About
The Freddie Reisman Center for Translational Research in Creativity and Motivation (FRC) addresses the disconnect between teachers' knowledge of creative and motivated students and teachers' beliefs that affect how they stifle rather than nourish creative students. The medical translational research model, referred to as Bench to Bedside, serves as our prototype for the FRC's model, Lab to Learner.
Background
Creativity and motivation researchers publish for other academics and in journals and funded grant reports that teachers, students, and the parents/guardians of the students and corporate trainers do not have ready or easy access. As these populations are not the audience for the researchers, it is difficult – if not impossible – for non-researcher to translate the research findings into language or activities that would benefit their learners and end-users.
Simply put, the researchers' findings are not readily accessible or understandable by the various populations that could implement the research. The research generally sits and languishes in journals and reports for the next researcher to read and utilize for a subsequent research study. Although significant and a good thing, on the one hand, the FRC's leadership believes that the lag time between research findings and applications of the research by the end-users is much too long, if it occurs at all. An FRC goal is to significantly decrease the lag time between excellent research findings and its impact on classroom learning and instruction.
Services Provided
Key research will be sought from USA and international creativity and motivation trailblazers that will be translated into language that PreK-12 teachers and higher education faculty (and corporate trainers), their students (and corporate employees) and the students’ family and/or caregivers can immediately understand, with strategies on implementing creativity and motivation across these audiences. The FRC also will develop a generic template with examples for translating educational research that can be applied to many disciplines.
A team of Drexel University faculty, research students from across multiple disciplines within the University, and select like-minded organizations will be in contact with researchers from around the world collecting the best creativity and motivation research. The research will be assessed, and content evaluated for inclusion deemed important for instruction by FRC trained staff for translating the research to end user implementation. The Center’s funding also supports the recruitment of practicing teachers from across the nation who will collaborate with FRC’s leadership on designing authentic lessons based on relevant translated research to practice, including the experiences of the practicing teachers’ implementation of these lessons in their interactions with their students. Teacher feedback will lead to modifying the lesson plans as well as point out need for future research.

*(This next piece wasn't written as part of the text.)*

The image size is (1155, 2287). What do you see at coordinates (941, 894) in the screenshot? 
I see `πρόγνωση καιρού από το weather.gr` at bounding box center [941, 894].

The FRC also will offer an evaluation plan for teachers to assess the results of the translational research. Center leadership will instruct the teachers and higher education faculty on how to use the provided evaluation plan as a template for teachers to create their own assessments. Thus, the FRC will offer suggested instructional and assessment activities derived from relevant research to implement with their students. It is noted that corporate trainers can apply the FRC’s services to their own learners.
The disruption to established educational models, especially due to the COVID-19 pandemic, creates a ripe environment for research to be applied to new educational environments (like virtual instruction and learner-centered education sometimes referred to as unschooling). Due to this disruption of historic educational models, the traditional instructor-learner interactions will need to be modified and documented through the translational efforts of the FRC.